Советские поэты, павшие на Великой Отечественной войне
Шрифт:
В поэзии конца 30-х годов все настойчивее утверждался бравурный тон, исключающий трагедийность. Тон этот укоренялся исподволь и постепенно. Выступая против упадничества и маловерия, критика подчас ставила под сомнение право поэта на такие чувства, как тревога, тоска, на раздумья, — даже тогда, когда эти чувства и раздумья вызывались вовсе не унынием. Жизнеутверждение, которым от века дышала рожденная революцией поэзия, подчас получало прямолинейное, элементарное истолкование. В статье «Поэзия — душа народа» В. Луговской вспоминает: Как-то А. М. Горький, прослушав мои стихи из второй книги «Большевикам пустыни и весны», сказал, задумчиво поглаживая усы: «А вы думаете, что единственное жизнеутверждающее чувство есть радость? Жизнеутверждающих чувств много: горе и преодоление горя, страдание и преодоление страдания, преодоление трагедии, преодоление смерти.
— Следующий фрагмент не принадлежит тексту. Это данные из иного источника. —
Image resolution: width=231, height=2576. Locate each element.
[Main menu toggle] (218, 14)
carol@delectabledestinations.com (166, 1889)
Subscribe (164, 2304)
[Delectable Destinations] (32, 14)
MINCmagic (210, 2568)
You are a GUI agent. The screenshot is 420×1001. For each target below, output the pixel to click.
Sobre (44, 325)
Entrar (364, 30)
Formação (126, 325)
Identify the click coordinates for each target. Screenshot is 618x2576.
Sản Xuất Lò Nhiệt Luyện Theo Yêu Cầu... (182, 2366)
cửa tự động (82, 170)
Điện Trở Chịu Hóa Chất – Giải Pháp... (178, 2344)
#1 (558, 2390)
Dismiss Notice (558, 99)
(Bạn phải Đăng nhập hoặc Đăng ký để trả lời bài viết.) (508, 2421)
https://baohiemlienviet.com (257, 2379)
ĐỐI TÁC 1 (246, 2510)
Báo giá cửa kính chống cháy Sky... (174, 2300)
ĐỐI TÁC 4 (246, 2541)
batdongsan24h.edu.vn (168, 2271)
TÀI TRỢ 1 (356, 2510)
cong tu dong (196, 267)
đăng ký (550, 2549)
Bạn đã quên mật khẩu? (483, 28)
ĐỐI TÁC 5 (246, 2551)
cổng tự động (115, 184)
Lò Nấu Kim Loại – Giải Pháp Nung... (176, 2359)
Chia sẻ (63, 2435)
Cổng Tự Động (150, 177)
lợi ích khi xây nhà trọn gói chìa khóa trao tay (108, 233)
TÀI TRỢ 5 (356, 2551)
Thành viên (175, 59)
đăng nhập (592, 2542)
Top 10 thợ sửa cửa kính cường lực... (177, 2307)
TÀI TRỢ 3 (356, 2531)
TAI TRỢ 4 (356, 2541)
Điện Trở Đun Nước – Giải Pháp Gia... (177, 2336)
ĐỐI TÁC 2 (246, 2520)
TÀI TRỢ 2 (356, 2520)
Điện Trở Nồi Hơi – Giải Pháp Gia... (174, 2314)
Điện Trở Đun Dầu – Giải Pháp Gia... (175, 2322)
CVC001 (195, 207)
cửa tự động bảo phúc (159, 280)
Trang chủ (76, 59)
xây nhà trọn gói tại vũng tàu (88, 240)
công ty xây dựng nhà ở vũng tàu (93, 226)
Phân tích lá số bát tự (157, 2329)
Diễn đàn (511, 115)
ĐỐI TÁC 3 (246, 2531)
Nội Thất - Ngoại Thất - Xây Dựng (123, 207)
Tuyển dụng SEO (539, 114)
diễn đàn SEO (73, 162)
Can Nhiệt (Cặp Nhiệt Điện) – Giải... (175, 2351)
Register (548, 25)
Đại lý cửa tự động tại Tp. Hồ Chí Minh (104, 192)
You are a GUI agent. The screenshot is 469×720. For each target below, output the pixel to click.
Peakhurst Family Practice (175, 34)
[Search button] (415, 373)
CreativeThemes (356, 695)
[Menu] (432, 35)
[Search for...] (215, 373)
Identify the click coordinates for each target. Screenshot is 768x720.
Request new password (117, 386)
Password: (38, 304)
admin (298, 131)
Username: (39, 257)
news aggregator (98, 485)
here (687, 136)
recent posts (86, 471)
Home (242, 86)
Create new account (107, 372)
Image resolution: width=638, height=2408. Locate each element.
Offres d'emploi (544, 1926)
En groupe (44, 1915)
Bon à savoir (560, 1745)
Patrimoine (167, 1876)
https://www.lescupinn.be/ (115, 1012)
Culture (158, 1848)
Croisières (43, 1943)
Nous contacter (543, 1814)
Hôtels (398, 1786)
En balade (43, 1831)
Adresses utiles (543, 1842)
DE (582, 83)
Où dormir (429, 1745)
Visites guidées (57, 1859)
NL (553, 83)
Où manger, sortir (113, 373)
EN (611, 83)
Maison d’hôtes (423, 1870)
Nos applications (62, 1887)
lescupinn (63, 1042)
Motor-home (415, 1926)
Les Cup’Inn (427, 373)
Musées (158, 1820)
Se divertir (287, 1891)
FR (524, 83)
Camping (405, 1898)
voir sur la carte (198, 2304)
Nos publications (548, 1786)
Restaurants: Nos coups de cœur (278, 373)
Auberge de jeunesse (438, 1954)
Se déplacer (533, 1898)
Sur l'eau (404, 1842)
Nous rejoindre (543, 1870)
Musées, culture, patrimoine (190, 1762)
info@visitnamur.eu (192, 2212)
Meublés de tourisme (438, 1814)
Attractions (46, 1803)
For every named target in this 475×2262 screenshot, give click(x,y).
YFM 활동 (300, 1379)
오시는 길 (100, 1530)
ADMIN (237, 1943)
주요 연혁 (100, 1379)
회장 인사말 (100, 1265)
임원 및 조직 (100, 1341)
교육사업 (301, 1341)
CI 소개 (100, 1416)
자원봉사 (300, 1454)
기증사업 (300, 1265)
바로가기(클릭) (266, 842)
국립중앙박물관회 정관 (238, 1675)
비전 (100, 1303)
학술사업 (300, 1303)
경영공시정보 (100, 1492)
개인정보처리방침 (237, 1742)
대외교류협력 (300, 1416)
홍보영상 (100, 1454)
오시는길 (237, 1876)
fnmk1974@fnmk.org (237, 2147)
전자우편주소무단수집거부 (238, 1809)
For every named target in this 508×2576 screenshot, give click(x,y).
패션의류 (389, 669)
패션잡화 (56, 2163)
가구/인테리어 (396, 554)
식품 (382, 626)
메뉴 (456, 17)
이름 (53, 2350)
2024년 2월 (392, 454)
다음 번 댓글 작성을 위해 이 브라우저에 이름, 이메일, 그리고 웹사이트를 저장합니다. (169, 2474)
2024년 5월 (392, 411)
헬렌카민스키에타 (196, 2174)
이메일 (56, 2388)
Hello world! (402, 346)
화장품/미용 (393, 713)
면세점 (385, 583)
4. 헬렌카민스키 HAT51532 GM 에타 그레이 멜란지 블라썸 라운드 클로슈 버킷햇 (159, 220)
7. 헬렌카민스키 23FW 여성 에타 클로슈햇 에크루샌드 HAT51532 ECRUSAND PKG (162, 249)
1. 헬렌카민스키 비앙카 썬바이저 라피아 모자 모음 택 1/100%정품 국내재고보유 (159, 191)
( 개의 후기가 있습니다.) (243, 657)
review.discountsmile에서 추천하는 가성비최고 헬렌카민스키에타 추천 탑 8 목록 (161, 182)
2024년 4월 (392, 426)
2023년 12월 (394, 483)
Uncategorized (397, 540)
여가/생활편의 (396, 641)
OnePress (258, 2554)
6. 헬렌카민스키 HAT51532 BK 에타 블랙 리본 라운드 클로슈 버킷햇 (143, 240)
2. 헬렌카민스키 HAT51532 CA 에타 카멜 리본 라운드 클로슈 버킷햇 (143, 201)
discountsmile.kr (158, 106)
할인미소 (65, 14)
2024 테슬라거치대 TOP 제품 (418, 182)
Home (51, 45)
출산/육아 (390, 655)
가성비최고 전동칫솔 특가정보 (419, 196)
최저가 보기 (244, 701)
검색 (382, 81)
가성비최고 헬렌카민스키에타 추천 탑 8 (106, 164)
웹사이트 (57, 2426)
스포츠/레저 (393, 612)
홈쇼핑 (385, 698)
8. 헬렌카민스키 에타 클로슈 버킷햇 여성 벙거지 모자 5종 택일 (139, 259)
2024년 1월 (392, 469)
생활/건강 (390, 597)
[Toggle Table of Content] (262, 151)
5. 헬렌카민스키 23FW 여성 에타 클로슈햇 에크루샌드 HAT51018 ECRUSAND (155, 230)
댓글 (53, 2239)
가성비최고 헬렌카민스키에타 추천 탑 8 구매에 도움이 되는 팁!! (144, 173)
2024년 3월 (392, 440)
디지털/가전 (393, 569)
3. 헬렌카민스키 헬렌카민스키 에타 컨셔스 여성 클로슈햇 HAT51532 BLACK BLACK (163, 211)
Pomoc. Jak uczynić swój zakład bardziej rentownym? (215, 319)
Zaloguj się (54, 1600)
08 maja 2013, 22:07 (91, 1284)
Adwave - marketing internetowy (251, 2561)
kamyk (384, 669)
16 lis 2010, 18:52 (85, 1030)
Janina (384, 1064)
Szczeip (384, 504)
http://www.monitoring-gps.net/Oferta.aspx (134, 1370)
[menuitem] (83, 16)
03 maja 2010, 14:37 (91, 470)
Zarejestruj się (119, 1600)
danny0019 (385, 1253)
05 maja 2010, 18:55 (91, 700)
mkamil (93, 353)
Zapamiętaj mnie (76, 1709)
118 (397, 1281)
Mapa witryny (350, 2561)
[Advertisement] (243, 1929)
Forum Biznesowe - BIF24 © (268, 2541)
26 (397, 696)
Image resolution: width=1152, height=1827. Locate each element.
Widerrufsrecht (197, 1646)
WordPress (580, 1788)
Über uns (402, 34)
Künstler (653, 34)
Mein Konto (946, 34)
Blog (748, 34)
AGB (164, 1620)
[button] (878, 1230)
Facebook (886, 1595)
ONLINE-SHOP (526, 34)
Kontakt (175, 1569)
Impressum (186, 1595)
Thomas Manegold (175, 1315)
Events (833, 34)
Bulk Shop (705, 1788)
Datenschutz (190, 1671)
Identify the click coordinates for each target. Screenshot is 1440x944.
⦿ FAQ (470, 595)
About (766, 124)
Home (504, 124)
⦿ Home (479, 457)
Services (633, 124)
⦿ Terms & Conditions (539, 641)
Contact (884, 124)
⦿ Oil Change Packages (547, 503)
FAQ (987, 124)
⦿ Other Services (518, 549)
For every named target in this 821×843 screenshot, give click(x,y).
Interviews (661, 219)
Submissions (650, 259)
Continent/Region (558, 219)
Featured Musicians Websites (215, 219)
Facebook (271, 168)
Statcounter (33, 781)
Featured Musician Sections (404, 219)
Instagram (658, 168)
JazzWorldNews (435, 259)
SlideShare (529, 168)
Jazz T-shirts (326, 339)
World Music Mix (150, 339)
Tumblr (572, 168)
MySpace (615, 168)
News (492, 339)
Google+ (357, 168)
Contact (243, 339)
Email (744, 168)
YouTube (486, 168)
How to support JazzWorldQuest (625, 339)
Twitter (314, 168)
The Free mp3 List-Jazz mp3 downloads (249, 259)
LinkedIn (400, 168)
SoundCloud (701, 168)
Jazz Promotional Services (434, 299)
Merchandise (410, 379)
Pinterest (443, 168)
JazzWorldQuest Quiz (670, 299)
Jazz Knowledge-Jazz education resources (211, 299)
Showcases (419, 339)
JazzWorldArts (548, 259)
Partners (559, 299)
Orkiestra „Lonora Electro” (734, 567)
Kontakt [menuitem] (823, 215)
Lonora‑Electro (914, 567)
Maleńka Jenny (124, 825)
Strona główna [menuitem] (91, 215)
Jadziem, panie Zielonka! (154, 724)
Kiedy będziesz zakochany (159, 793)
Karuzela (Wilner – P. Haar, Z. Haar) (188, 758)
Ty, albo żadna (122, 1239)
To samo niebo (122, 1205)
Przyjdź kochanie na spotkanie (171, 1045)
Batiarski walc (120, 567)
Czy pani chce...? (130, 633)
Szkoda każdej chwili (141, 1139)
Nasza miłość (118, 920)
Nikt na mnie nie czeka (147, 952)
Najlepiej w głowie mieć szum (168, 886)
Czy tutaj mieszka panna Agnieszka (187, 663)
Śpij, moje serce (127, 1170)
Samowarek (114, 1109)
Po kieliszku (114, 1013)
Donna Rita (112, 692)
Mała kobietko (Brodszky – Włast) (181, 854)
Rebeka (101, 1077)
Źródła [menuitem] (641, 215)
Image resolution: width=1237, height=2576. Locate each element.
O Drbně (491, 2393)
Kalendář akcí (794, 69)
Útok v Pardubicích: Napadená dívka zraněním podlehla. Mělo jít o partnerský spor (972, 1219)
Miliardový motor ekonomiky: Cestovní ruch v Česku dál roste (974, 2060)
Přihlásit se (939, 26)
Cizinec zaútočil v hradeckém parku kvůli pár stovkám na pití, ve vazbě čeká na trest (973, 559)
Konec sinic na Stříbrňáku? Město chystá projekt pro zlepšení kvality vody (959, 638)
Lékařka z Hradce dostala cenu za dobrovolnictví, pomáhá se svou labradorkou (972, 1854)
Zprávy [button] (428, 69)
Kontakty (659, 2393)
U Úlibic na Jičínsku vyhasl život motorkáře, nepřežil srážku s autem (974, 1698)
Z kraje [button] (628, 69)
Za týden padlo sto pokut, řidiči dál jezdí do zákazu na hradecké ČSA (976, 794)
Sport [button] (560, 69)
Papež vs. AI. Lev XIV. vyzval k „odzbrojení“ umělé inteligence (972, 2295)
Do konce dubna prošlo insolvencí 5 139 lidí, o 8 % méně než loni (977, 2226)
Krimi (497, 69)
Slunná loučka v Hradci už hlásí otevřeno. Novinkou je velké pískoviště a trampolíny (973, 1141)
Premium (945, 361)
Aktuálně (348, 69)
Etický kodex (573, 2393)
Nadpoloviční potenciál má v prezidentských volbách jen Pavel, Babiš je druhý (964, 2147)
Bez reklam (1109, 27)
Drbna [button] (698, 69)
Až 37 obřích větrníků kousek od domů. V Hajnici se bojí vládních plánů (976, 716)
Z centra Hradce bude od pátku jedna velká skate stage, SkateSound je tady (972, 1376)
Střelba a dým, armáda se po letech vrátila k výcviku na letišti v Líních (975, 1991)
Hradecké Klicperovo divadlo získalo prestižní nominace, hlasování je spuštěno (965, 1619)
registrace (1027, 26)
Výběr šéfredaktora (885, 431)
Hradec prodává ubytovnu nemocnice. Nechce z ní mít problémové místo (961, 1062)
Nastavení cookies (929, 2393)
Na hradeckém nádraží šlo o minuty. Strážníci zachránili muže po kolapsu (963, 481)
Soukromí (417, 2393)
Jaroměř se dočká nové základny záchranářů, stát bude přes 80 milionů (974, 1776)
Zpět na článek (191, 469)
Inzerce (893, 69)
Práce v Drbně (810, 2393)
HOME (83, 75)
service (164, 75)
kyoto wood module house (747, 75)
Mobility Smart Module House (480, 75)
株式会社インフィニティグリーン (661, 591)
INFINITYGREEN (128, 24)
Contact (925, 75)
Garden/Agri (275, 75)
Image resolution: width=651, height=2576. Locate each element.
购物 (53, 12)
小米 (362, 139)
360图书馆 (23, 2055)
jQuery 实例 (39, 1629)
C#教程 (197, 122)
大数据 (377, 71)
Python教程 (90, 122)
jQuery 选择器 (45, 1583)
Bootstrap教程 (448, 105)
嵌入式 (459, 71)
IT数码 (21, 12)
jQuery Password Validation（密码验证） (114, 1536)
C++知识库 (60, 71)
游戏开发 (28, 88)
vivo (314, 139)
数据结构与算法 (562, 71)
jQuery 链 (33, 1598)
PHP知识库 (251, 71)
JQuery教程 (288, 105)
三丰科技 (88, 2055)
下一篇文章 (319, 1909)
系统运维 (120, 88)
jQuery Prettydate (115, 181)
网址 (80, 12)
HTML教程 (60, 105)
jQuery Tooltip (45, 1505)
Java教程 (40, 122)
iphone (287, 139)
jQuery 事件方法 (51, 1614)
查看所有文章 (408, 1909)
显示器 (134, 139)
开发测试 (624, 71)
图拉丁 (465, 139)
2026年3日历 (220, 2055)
В руках писателя много могучих сил, которыми он утверждает жизнь» [5] .
5
«Литературная
Проблемы гражданственные, общественно значительные, остро волновавшие поэтов, нередко решались упрощенно, укладывались в традиционные, а иногда и просто шаблонные формы. Эти отрицательные для искусства явления связаны, как мы знаем, с усиливавшимся в предвоенные годы воздействием культа личности Сталина. Здесь нельзя ничего упрощать и делать поспешных выводов. Эмоциональный заряд создавался годами, и годами формировалось мироощущение поэтов. Постепенно один человек становился живым олицетворением самого дорогого и близкого. Советская поэзия, родившаяся на гребне высочайшего народного подъема, порой слабо ощущала народную жизнь, повседневные свершения народа. Такой разрыв неумолимо вел к канонизации однотипных и однообразных средств выражения, к распространению бездумно-бодряческих стихов. Их охотно клали на музыку и превращали в те самые модные песенки, которые Юлиус Фучик в одном из писем обобщенно называл «Спасибо, сердце!» [6] .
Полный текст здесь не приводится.